To sell into strength and buy into weakness is the tantalizing chalice of gold, and it is difficult to do; for a trader must do so when appearances fool ordinary mortals. Moreover, to keep a balanced inventory of short, decaying options requires that delta be offset with long options or stock in order to protect against the wicked challenge of surging prices. Computers do the job for the market makers. To hold a position balanced requires patience and mechanical rules. For ordinary souls to sell strength and buy weakness presents quite a challenge.
For example, consider this chart of the S and P 500 at 10:33 AM, PST and the questions: What should one do? Where is the weakness? Where is the strength?
Should one buy a long call– when clearly the best time to buy was 4 hours ago– if one is suddenly short more delta than demanded by one’s rules?

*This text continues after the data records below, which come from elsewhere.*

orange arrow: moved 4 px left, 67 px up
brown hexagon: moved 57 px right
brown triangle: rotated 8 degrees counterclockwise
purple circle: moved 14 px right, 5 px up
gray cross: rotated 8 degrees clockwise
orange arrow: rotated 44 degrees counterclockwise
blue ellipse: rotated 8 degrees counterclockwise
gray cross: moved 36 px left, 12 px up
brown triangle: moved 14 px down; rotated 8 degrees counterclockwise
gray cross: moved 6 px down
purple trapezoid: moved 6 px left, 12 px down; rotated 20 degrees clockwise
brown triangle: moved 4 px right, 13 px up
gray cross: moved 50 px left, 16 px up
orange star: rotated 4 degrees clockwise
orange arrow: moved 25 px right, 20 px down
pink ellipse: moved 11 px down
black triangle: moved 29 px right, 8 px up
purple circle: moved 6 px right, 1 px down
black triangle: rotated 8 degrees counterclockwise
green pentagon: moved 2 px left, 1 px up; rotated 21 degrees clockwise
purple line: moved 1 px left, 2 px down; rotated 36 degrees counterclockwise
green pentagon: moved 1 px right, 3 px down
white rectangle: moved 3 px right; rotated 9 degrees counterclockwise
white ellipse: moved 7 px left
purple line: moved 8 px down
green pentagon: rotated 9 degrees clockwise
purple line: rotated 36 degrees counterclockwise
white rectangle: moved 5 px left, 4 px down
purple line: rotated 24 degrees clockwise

There are only 5 points or so to the 10-day value area high and 13 points to the most recent high price of 1849. The upside reward seems limited. We’d prefer to do nothing, but rules exist to save ourselves from excessive cogitation at crucial moments.
To sell valiantly into strength and buy intrepidly into weakness is the Holy Grail of trading. As such, it is impossible in every instance.
Rather, we act more like baseball pitchers, who hurl the ball, knowing it can be struck for a home run.
We pick our spots and throw the ball anyway because we must. If they hit our best stuff, we reload and throw again. The goal is always the same: stay in the game and prosper.